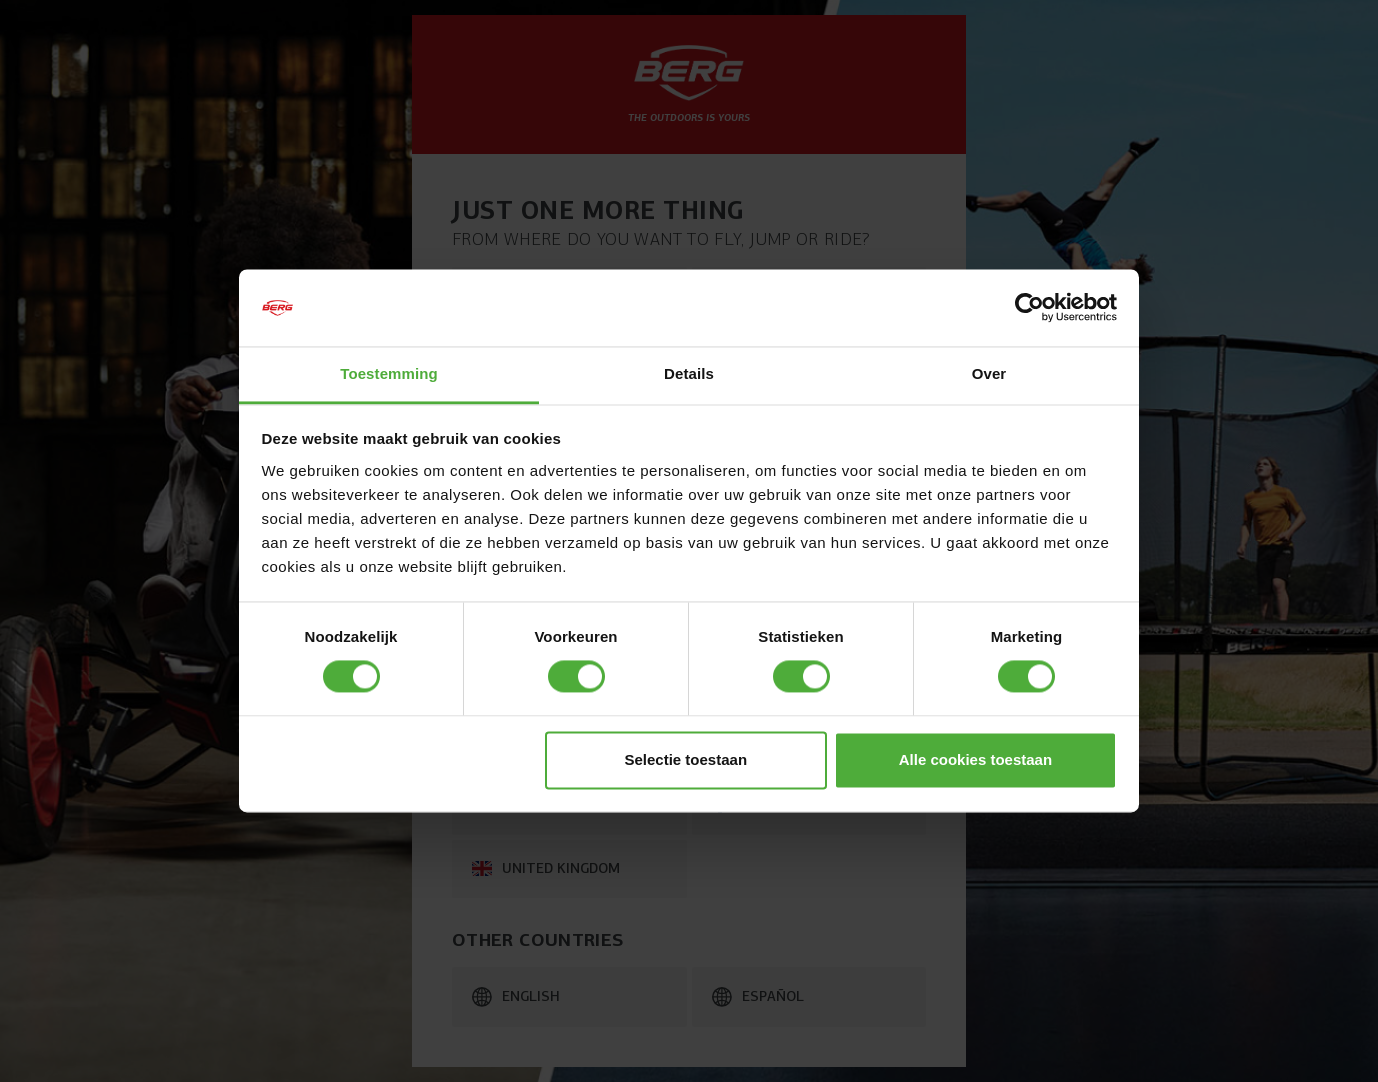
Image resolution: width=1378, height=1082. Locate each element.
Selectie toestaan (686, 759)
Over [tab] (989, 373)
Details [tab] (689, 373)
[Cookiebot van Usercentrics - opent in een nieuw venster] (1029, 308)
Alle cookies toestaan (975, 759)
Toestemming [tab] (389, 373)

_ _ _ _ _ _ _

* **Required work**
Omit the pictures, then print the rest of the listing above exactly.

* **Result of this task**
Image resolution: width=1378, height=1082. Locate each element.
Selectie toestaan (686, 759)
Over [tab] (989, 373)
Details [tab] (689, 373)
[Cookiebot van Usercentrics - opent in een nieuw venster] (1029, 308)
Alle cookies toestaan (975, 759)
Toestemming [tab] (389, 373)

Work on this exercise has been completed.